3. Boston Red Sox. Worst defense in AL, a pitching staff in tatters, and the inherent knowledge that somehow, they are always supposed to fail (and don't underestimate the importance of that last part).

The Yankees traded for pitcher David Cone, improving what has become a solid rotation, and in picking up Ruben Sierra they swapped a player who definitely was not going to help them (Danny Tartabull) for a former All-Star who could be a big plus if he's inspired by being part of a pennant race.

But the Yankees have two huge X-factors. First, Darryl Strawberry. If he hits with the same kind of power he's shown at Triple-A Columbus, he could add to what is already a good offense. If he doesn't hit, though, his presence will be a major distraction, for the other players, for manager Buck Showalter, everybody.
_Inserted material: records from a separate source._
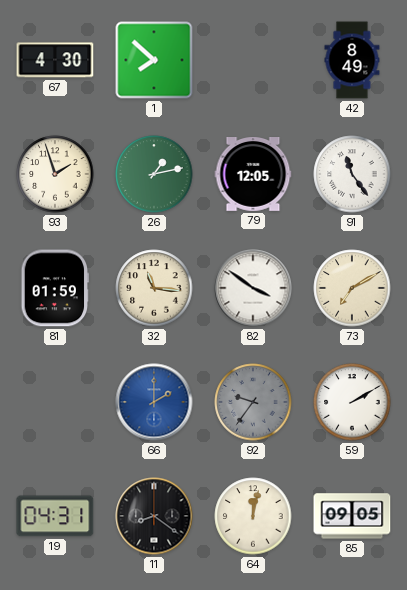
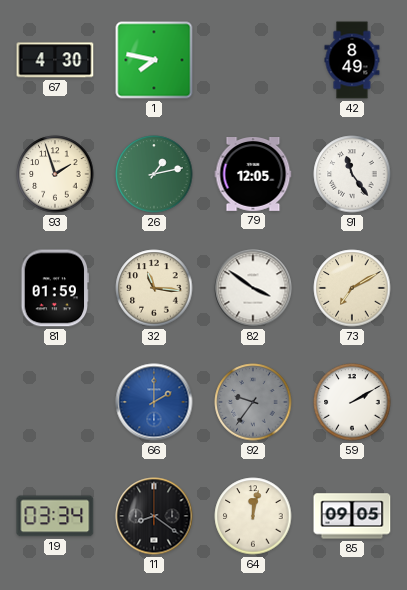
1: 7:52 -> 7:47
19: 04:31 -> 03:34
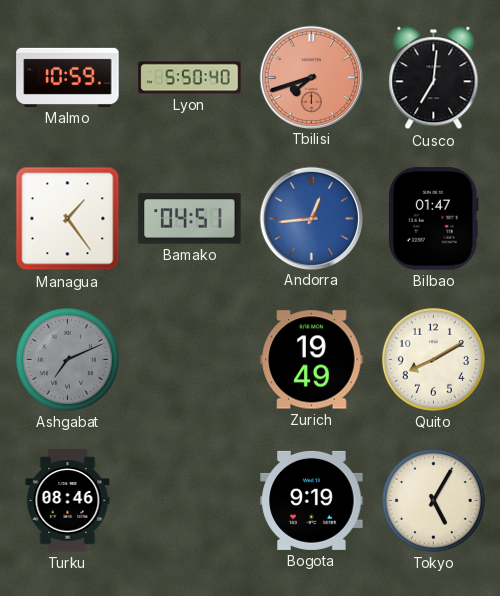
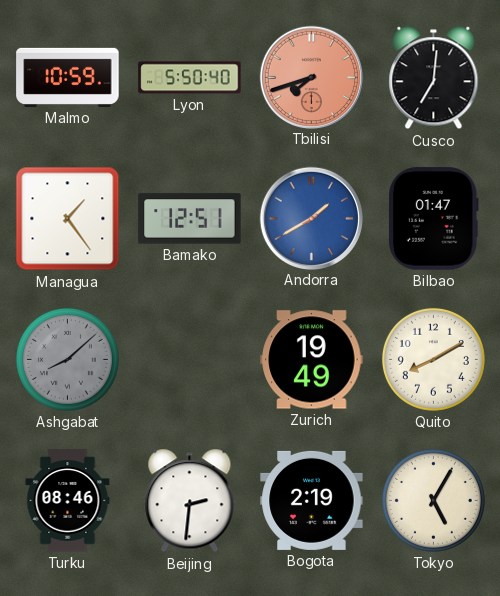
Bamako: 04:51 -> 12:51
Andorra: 12:44 -> 1:40
Ashgabat: 7:11 -> 8:08
Beijing: none -> 2:31
Bogota: 9:19 -> 2:19
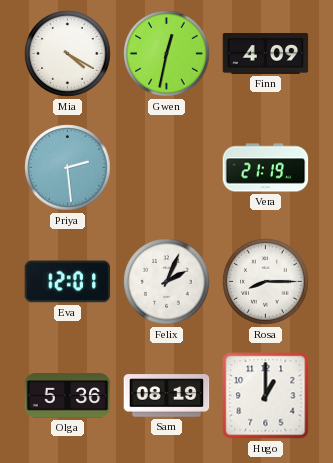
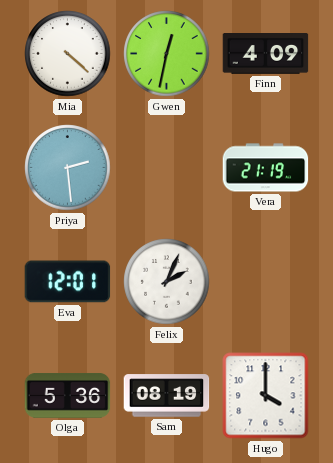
Mia: 4:20 -> 4:22
Rosa: 8:15 -> none
Hugo: 1:00 -> 4:00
His addition is an all-or-nothing move.

Their X-factor No. 2 is owner George Steinbrenner, always good for a few complications, even when the team is playing well. This week he criticized general manager Gene Michael and Showalter for not criticizing Tartabull. Steinbrenner said he is "a little fed up with the whole situation of Stick [Michael] and Buck saying things in meetings and then being Mr. Nice Guys to the press about him. They should stand up and say what they said at the meetings or there are going to be serious consequences."

Wow, that's a twist; it's mandatory to speak one's mind. Wonder what Michael and Showalter would have to say if they offered their heartfelt feelings about The Boss.

The Orioles, on the other hand, addressed a specific need in acquiring Bobby Bonilla. They wanted a right-handed or switch-hitting right fielder to hit in the middle of the order.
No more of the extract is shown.